Print exactly the lines below between the line holding "Salud y seguridad" and the line holding "Recepción 24 horas", inclusive, and nothing more.

***

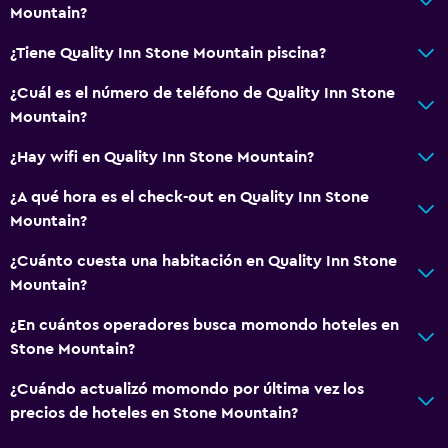
Ducha
Mountain?
¿Tiene Quality Inn Stone Mountain piscina?
Salud y seguridad
¿Cuál es el número de teléfono de Quality Inn Stone
Cámaras CCTV en el exterior
Mountain?
Limpieza diaria
¿Hay wifi en Quality Inn Stone Mountain?
Caja fuerte
Cámaras CCTV en zonas comunes
¿A qué hora es el check-out en Quality Inn Stone
Mountain?
Servicios y facilidades
¿Cuánto cuesta una habitación en Quality Inn Stone
Centro de negocios
Mountain?
Caja fuerte
¿En cuántos operadores busca momondo hoteles en
Instalaciones para reuniones
Stone Mountain?
Recepción 24 horas
¿Cuándo actualizó momondo por última vez los
precios de hoteles en Stone Mountain?
General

***

EXERCISE RESPONSE
Salud y seguridad
¿Cuál es el número de teléfono de Quality Inn Stone
Cámaras CCTV en el exterior
Mountain?
Limpieza diaria
¿Hay wifi en Quality Inn Stone Mountain?
Caja fuerte
Cámaras CCTV en zonas comunes
¿A qué hora es el check-out en Quality Inn Stone
Mountain?
Servicios y facilidades
¿Cuánto cuesta una habitación en Quality Inn Stone
Centro de negocios
Mountain?
Caja fuerte
¿En cuántos operadores busca momondo hoteles en
Instalaciones para reuniones
Stone Mountain?
Recepción 24 horas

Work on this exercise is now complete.